Afterward he checked out the press box – and spent some time having an “in-depth conversation about hockey” with Tom Renney, Hockey Canada’s president and CEO – and the media workroom, where he sat in on the press conference announcing Scott Smith would be taking over as president in July 2017.
The personal connection to Canada’s National Junior Team runs deeper than this year. After Ryan missed out on Malmö, Philippe bought a tournament package for Montreal in 2015. One night he and his older son realized they were staying in the same hotel as Team Canada.
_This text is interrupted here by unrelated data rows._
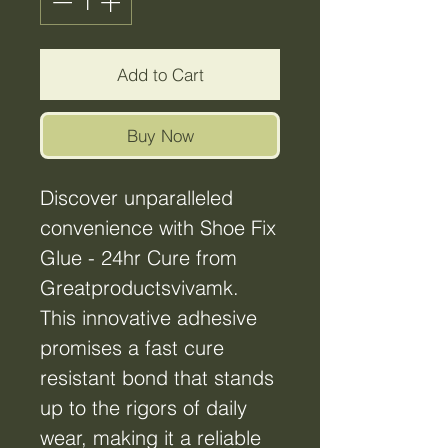
Add to Cart
Buy Now
Discover unparalleled
convenience with Shoe Fix
Glue - 24hr Cure from
Greatproductsvivamk.
This innovative adhesive
promises a fast cure
resistant bond that stands
up to the rigors of daily
wear, making it a reliable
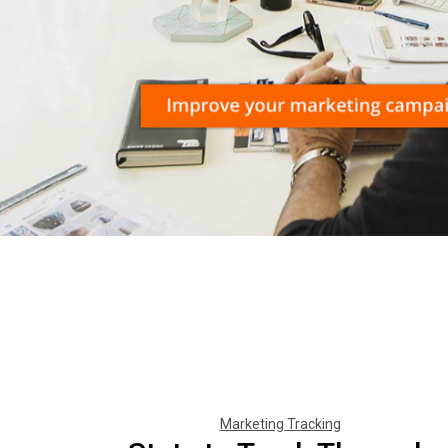
Marketing Tracking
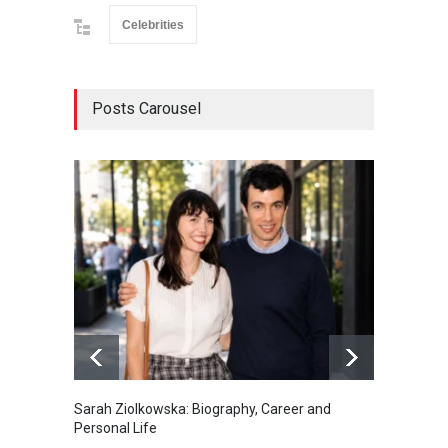
Celebrities
Posts Carousel
Sarah Ziolkowska: Biography, Career and
Minoo 
Personal Life
Animal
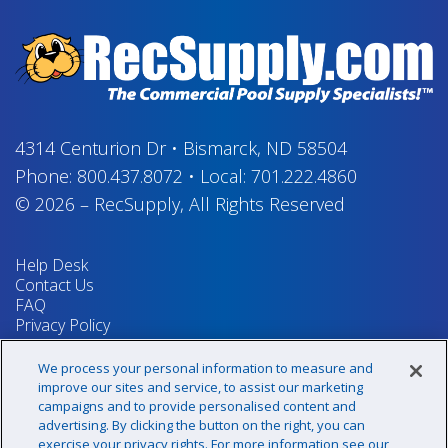
4314 Centurion Dr
•
Bismarck, ND 58504
Phone:
800.437.8072
•
Local:
701.222.4860
© 2026
–
RecSupply,
All Rights Reserved
Help Desk
Contact Us
FAQ
Privacy Policy
Return Policy
Terms & Conditions
We process your personal information to measure and
Your Privacy Rights
improve our sites and service, to assist our marketing
campaigns and to provide personalised content and
advertising. By clicking the button on the right, you can
exercise your privacy rights. For more information see our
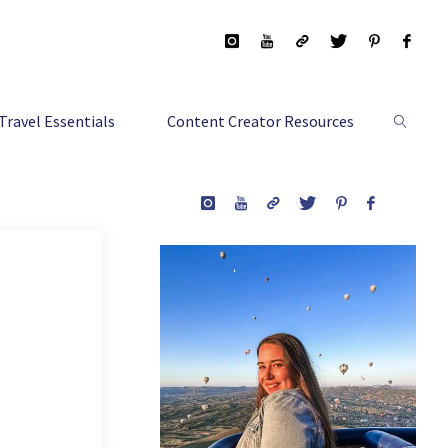
Travel Essentials
Content Creator Resources
Search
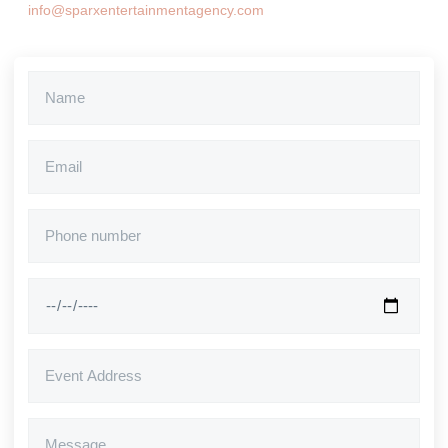
info@sparxentertainmentagency.com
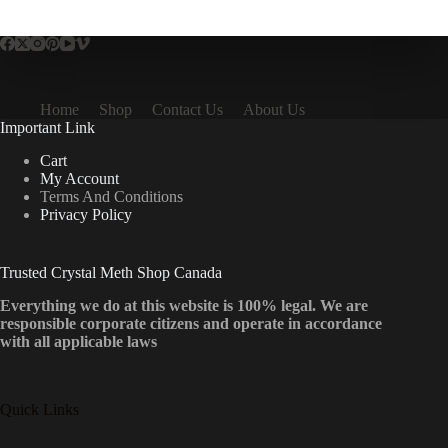
multiple
variants.
The
options
may
be
Home
Shop
Contact Us
About Us
chosen
Important Link
on
the
Cart
product
My Account
page
Terms And Conditions
Privacy Policy
Trusted Crystal Meth Shop Canada
Everything we do at this website is 100% legal. We are
responsible corporate citizens and operate in accordance
with all applicable laws
Quick Links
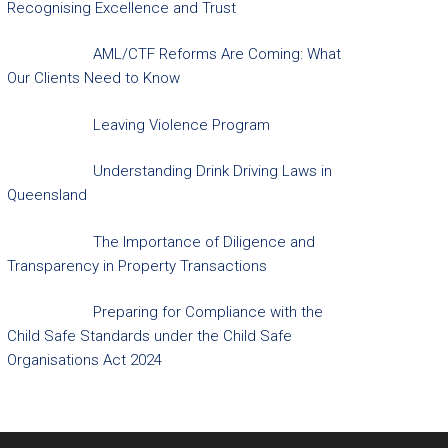
Recognising Excellence and Trust
AML/CTF Reforms Are Coming: What
Our Clients Need to Know
Leaving Violence Program
Understanding Drink Driving Laws in
Queensland
The Importance of Diligence and
Transparency in Property Transactions
Preparing for Compliance with the
Child Safe Standards under the Child Safe
Organisations Act 2024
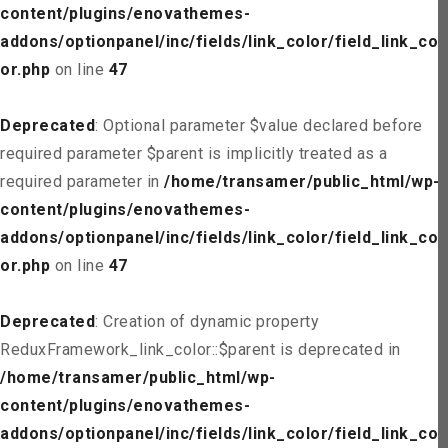
content/plugins/enovathemes-
addons/optionpanel/inc/fields/link_color/field_link_col
or.php
on line
47
Deprecated
: Optional parameter $value declared before
required parameter $parent is implicitly treated as a
required parameter in
/home/transamer/public_html/wp-
content/plugins/enovathemes-
addons/optionpanel/inc/fields/link_color/field_link_col
or.php
on line
47
Deprecated
: Creation of dynamic property
ReduxFramework_link_color::$parent is deprecated in
/home/transamer/public_html/wp-
content/plugins/enovathemes-
addons/optionpanel/inc/fields/link_color/field_link_col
Philippe encouraged Ryan to write a letter to head coach Benoît Groulx about himself and how he had missed the team a year earlier, and he asked if it would be possible to get a signed jersey.
“It made it more special because Groulx was a part of that tournament [as an assistant coach],” says Ryan. “It was really cool because he’s from Gatineau and I’m from Ottawa.” A couple days later members of the Team Canada staff – including Scott Salmond, the vice-president of hockey operations and men’s national teams for Hockey Canada – knocked on his door. “I thought they would be really busy. I thought maybe one of the hotel managers would bring it up. I didn’t think someone would personally come.”
Hockey had already been a big reason for Ryan’s positive mindset. “Every time I was off treatment the amount of hockey stuff I did – video games, stats, fantasy leagues – kept me motivated and busy and my morale boosted.” All those numbers and all that analyzing spurred an interest in sports journalism.
Even when he found out he’d be spending part of the day with Team Canada, “originally I just wanted to talk to the scouting department and see how they set the team.” And after his jersey presentation he disappeared for a bit. He was eventually found talking with his new friends in the TSN booth.
Playing hockey is not an option for Ryan – “with the tension in the skate my Achilles could break” – and he doesn’t think coaching is either. “For a coach you have to know how to skate. So then I started getting into scouting and management. It changed my perspective. It helps my reporting, too, because I understand both aspects.”
There’s now a new dream, a career in sports journalism. And with Ryan’s determination, drive and just plain love of the game, that’s sure to be another wish that comes true.